• **Task**: Quote these lines exactly: the one that holds "number at the top is the answer, and the" and every line after it to the end of the material below. Skip pictures.

=== Section Start ===

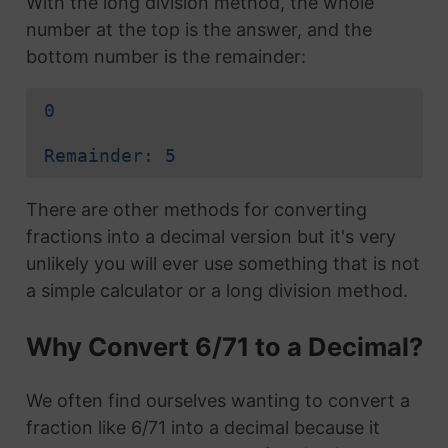
With the long division method, the whole
number at the top is the answer, and the
bottom number is the remainder:
0
Remainder: 5
There are other methods for converting
fractions into a decimal version but it's very
unlikely you will ever use something that is not
a simple calculator or a long division method.
Why Convert 6/71 to a Decimal?
We often find ourselves wanting to convert a
fraction like 6/71 into a decimal because it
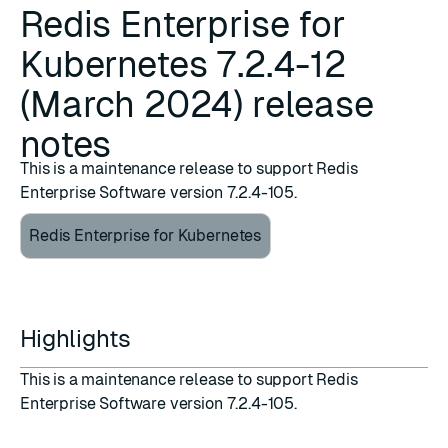
Redis Enterprise for
Kubernetes 7.2.4-12
(March 2024) release
notes
This is a maintenance release to support Redis
Enterprise Software version 7.2.4-105.
Redis Enterprise for Kubernetes
Highlights
This is a maintenance release to support Redis
Enterprise Software version 7.2.4-105.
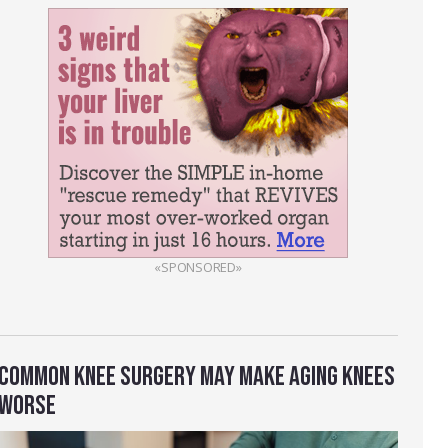
«SPONSORED»
COMMON KNEE SURGERY MAY MAKE AGING KNEES
WORSE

=== Section End ===

• **Response to this exercise**:
number at the top is the answer, and the
bottom number is the remainder:
0
Remainder: 5
There are other methods for converting
fractions into a decimal version but it's very
unlikely you will ever use something that is not
a simple calculator or a long division method.
Why Convert 6/71 to a Decimal?
We often find ourselves wanting to convert a
fraction like 6/71 into a decimal because it
Redis Enterprise for
Kubernetes 7.2.4-12
(March 2024) release
notes
This is a maintenance release to support Redis
Enterprise Software version 7.2.4-105.
Redis Enterprise for Kubernetes
Highlights
This is a maintenance release to support Redis
Enterprise Software version 7.2.4-105.
«SPONSORED»
COMMON KNEE SURGERY MAY MAKE AGING KNEES
WORSE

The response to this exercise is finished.